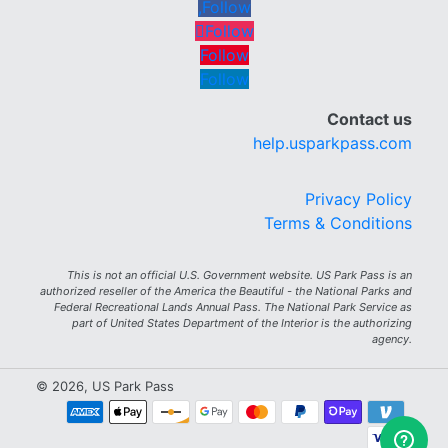
Follow
Follow
Follow
Follow
Contact us
help.usparkpass.com
Privacy Policy
Terms & Conditions
This is not an official U.S. Government website. US Park Pass is an
authorized reseller of the America the Beautiful - the National Parks and
Federal Recreational Lands Annual Pass. The National Park Service as
part of United States Department of the Interior is the authorizing
agency.
© 2026, US Park Pass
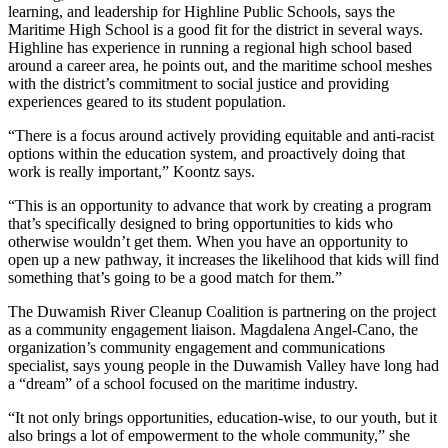
learning, and leadership for Highline Public Schools, says the
Maritime High School is a good fit for the district in several ways.
Highline has experience in running a regional high school based
around a career area, he points out, and the maritime school meshes
with the district’s commitment to social justice and providing
experiences geared to its student population.
“There is a focus around actively providing equitable and anti-racist
options within the education system, and proactively doing that
work is really important,” Koontz says.
“This is an opportunity to advance that work by creating a program
that’s specifically designed to bring opportunities to kids who
otherwise wouldn’t get them. When you have an opportunity to
open up a new pathway, it increases the likelihood that kids will find
something that’s going to be a good match for them.”
The Duwamish River Cleanup Coalition is partnering on the project
as a community engagement liaison. Magdalena Angel-Cano, the
organization’s community engagement and communications
specialist, says young people in the Duwamish Valley have long had
a “dream” of a school focused on the maritime industry.
“It not only brings opportunities, education-wise, to our youth, but it
also brings a lot of empowerment to the whole community,” she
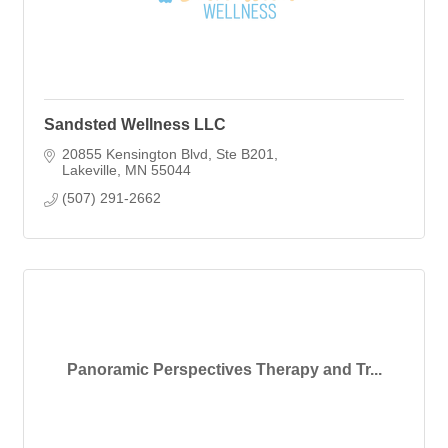
Sandsted Wellness LLC
20855 Kensington Blvd
Ste B201
Lakeville
MN
55044
(507) 291-2662
Panoramic Perspectives Therapy and Tr...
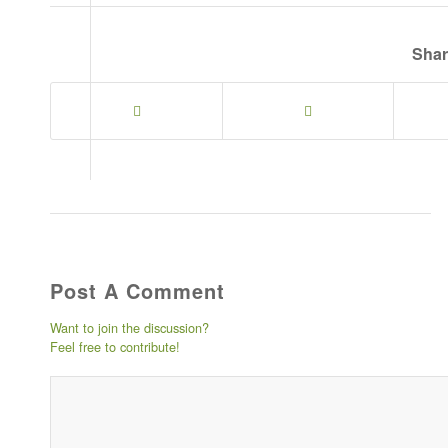
Shar
Post A Comment
Want to join the discussion?
Feel free to contribute!
Post comment either by loggin
will not be published) -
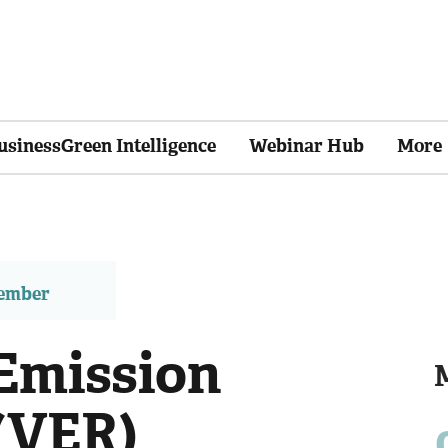
usinessGreen Intelligence
Webinar Hub
More
member
Emission
(VER)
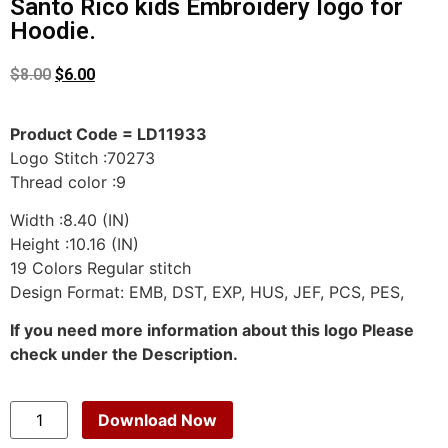
Santo Rico kids Embroidery logo for
Hoodie.
$
8.00
$
6.00
Product Code = LD11933
Logo Stitch :70273
Thread color :9
Width :8.40 (IN)
Height :10.16 (IN)
19 Colors Regular stitch
Design Format: EMB, DST, EXP, HUS, JEF, PCS, PES,
If you need more information about this logo Please
check under the Description.
Download Now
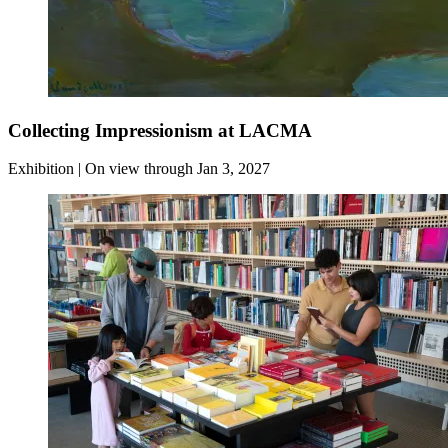
Collecting Impressionism at LACMA
Exhibition | On view through Jan 3, 2027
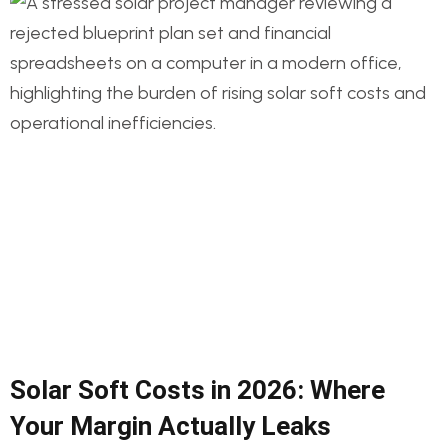
Solar Soft Costs in 2026: Where
Your Margin Actually Leaks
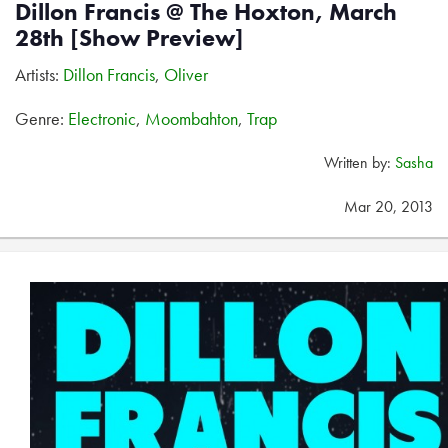
Dillon Francis @ The Hoxton, March
28th [Show Preview]
Artists:
Dillon Francis
,
Oliver
Genre:
Electronic
,
Moombahton
,
Trap
Written by:
Sasha
Mar 20, 2013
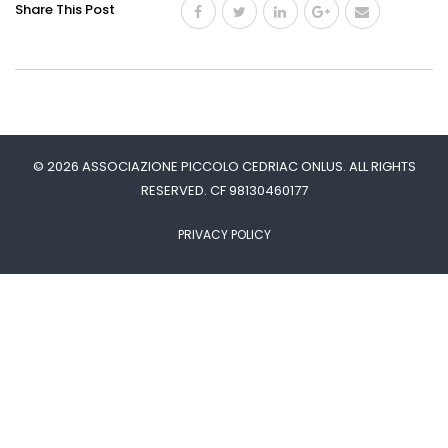
Share This Post
© 2026 ASSOCIAZIONE PICCOLO CEDRIAC ONLUS. ALL RIGHTS
RESERVED. CF 98130460177
PRIVACY POLICY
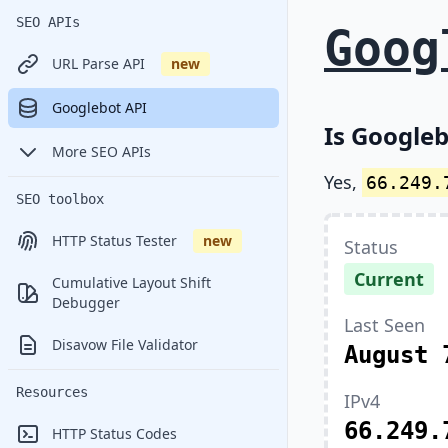
SEO APIs
Goog
URL Parse API
new
Googlebot API
Is Googleb
More SEO APIs
Yes,
66.249.
SEO toolbox
HTTP Status Tester
new
Status
Current
Cumulative Layout Shift
Debugger
Last Seen
Disavow File Validator
August 
Resources
IPv4
66.249.
HTTP Status Codes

——

* **Assignment**
Among the lines above, which ones hold the string "good"? Show them.

* **Worked solution**
Maritime High School is a good fit for the district in several ways.
something that’s going to be a good match for them.”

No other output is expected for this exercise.